Joon et al29 reported the presence of two functional promoters for mce1 operon in M. tuberculosis that could potentially segregate different functions of a single operon. Casali et al6 also showed that the expression of mce operon might be tuned under multiple negative regulators (mce1R, negative transcriptional regulator of mce1 operon). It has been reported that Mce3R (a TetR family transcriptional regulator), downregulates the expression of mce3 operon of M. tuberculosis in vitro 30. Santangelo et al31 showed that the expression of mce3 operon of M. tuberculosis was regulated by Mce3R together with two transcriptional units, indicating a functional relation between the products encoded in the three operons. A previous study suggested differential expression of mce operon under different environmental and experimental conditions13. These findings suggest that mce operon regulation for M. tuberculosis may be more complex than one would expect for a prokaryotic system. Therefore, genes of the same mce operon, probably under the control of different regulators can express differentially.

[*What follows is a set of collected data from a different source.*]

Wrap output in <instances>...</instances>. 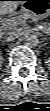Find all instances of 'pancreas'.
I'll use <instances>...</instances> for the list:
<instances>
[{
  "label": "pancreas",
  "instance_id": "pancreas-1",
  "mask_svg": "<svg viewBox=\"0 0 50 111\" xmlns=\"http://www.w3.org/2000/svg\"><path fill=\"white\" fill-rule=\"evenodd\" d=\"M29 17V18H33L30 14H23V15H20V16H17V17H14V18H11V19H7L4 21V27L6 29H11V28H14L16 27L17 25H21V26H24L25 23H26V18Z\"/></svg>",
  "mask_w": 50,
  "mask_h": 111
}]
</instances>
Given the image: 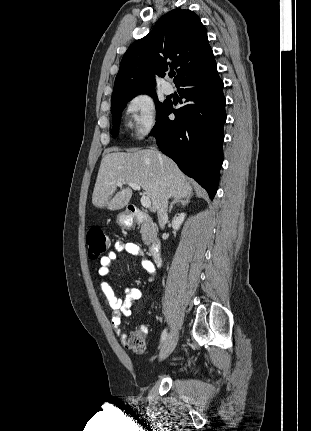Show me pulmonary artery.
Wrapping results in <instances>:
<instances>
[{
	"instance_id": "obj_1",
	"label": "pulmonary artery",
	"mask_w": 311,
	"mask_h": 431,
	"mask_svg": "<svg viewBox=\"0 0 311 431\" xmlns=\"http://www.w3.org/2000/svg\"><path fill=\"white\" fill-rule=\"evenodd\" d=\"M162 90L167 95L172 94L173 91H174L173 86L169 82H167V81L163 82V84H162Z\"/></svg>"
}]
</instances>
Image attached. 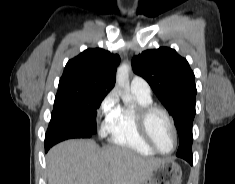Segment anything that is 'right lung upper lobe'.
Segmentation results:
<instances>
[{"label":"right lung upper lobe","mask_w":235,"mask_h":184,"mask_svg":"<svg viewBox=\"0 0 235 184\" xmlns=\"http://www.w3.org/2000/svg\"><path fill=\"white\" fill-rule=\"evenodd\" d=\"M120 57L100 48H90L68 61L58 90L100 88L110 91L115 85Z\"/></svg>","instance_id":"right-lung-upper-lobe-1"}]
</instances>
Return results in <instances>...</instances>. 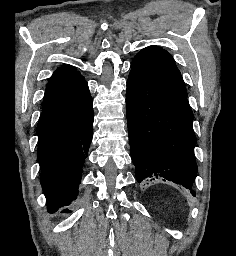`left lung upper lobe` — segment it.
<instances>
[{"instance_id": "1", "label": "left lung upper lobe", "mask_w": 236, "mask_h": 256, "mask_svg": "<svg viewBox=\"0 0 236 256\" xmlns=\"http://www.w3.org/2000/svg\"><path fill=\"white\" fill-rule=\"evenodd\" d=\"M131 67L132 70L187 96L182 76L174 59L162 48L153 46L144 48L134 57Z\"/></svg>"}]
</instances>
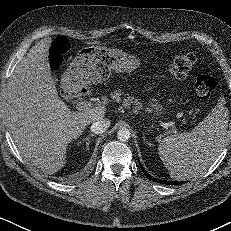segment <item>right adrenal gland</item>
<instances>
[{
  "label": "right adrenal gland",
  "instance_id": "right-adrenal-gland-1",
  "mask_svg": "<svg viewBox=\"0 0 231 231\" xmlns=\"http://www.w3.org/2000/svg\"><path fill=\"white\" fill-rule=\"evenodd\" d=\"M92 136H95V134H90L89 136H87L86 138H83L82 141H86V150H89V144H90V138Z\"/></svg>",
  "mask_w": 231,
  "mask_h": 231
}]
</instances>
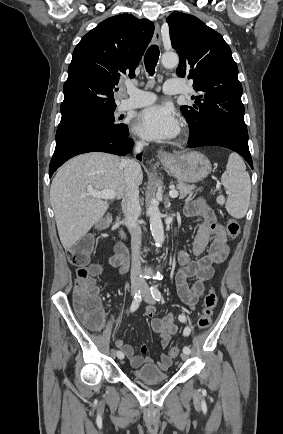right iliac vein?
<instances>
[{"label": "right iliac vein", "instance_id": "obj_1", "mask_svg": "<svg viewBox=\"0 0 283 434\" xmlns=\"http://www.w3.org/2000/svg\"><path fill=\"white\" fill-rule=\"evenodd\" d=\"M139 288H140V283L138 281H133L132 285H131V293H132V295H135L138 292ZM110 354H111L112 358L116 357V352H115L114 349L111 350Z\"/></svg>", "mask_w": 283, "mask_h": 434}]
</instances>
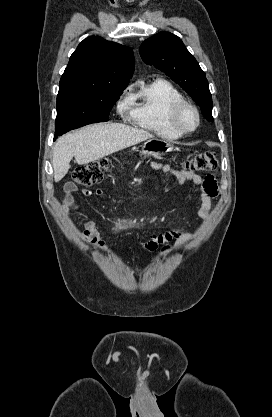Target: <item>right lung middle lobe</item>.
Instances as JSON below:
<instances>
[{"label": "right lung middle lobe", "instance_id": "1", "mask_svg": "<svg viewBox=\"0 0 272 417\" xmlns=\"http://www.w3.org/2000/svg\"><path fill=\"white\" fill-rule=\"evenodd\" d=\"M124 88L98 94L57 98L54 140L69 130L108 121L110 111Z\"/></svg>", "mask_w": 272, "mask_h": 417}]
</instances>
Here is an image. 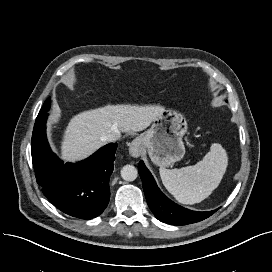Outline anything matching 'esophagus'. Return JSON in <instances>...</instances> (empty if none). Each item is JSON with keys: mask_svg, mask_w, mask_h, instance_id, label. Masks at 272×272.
<instances>
[{"mask_svg": "<svg viewBox=\"0 0 272 272\" xmlns=\"http://www.w3.org/2000/svg\"><path fill=\"white\" fill-rule=\"evenodd\" d=\"M142 149V140L140 138H136L129 146V153L132 157L137 158L141 155Z\"/></svg>", "mask_w": 272, "mask_h": 272, "instance_id": "obj_1", "label": "esophagus"}]
</instances>
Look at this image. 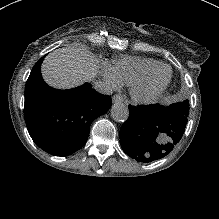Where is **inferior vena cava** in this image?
Returning a JSON list of instances; mask_svg holds the SVG:
<instances>
[{"mask_svg":"<svg viewBox=\"0 0 219 219\" xmlns=\"http://www.w3.org/2000/svg\"><path fill=\"white\" fill-rule=\"evenodd\" d=\"M94 89L104 95H111L113 93V89L110 84L103 81L94 82Z\"/></svg>","mask_w":219,"mask_h":219,"instance_id":"inferior-vena-cava-1","label":"inferior vena cava"}]
</instances>
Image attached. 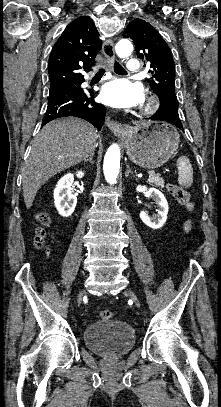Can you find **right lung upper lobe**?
I'll use <instances>...</instances> for the list:
<instances>
[{"label":"right lung upper lobe","mask_w":221,"mask_h":407,"mask_svg":"<svg viewBox=\"0 0 221 407\" xmlns=\"http://www.w3.org/2000/svg\"><path fill=\"white\" fill-rule=\"evenodd\" d=\"M99 33L91 18L82 16L72 21L59 37L49 57L51 84L69 85L84 79L95 65L101 49Z\"/></svg>","instance_id":"right-lung-upper-lobe-1"}]
</instances>
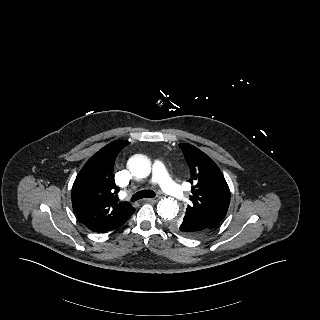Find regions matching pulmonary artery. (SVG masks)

In conclusion, the differential expression of mce operon genes at two different growth stages suggested growth phase dependent expression of mce genes, serving in adaptation of bacilli in different environmental conditions. The differences in expression of mce operon genes among M. tuberculosis isolates also indicated the possible association of mce genes expression with genetic context of the isolates (including drug resistance profile). Variation in expression of different mce operons at different growth phases is thought to be essential for bacterial survival and also variation in mce operon gene expression among M. tuberculosis clinical isolates has implications for pathogencity. Identification of such differentially expressed mce genes may be important for drug targets, vaccine antigens. The expression analysis of mce operon genes in different M. tuberculosis isolates at different growth stages may enrich our understanding about its role in its virulence.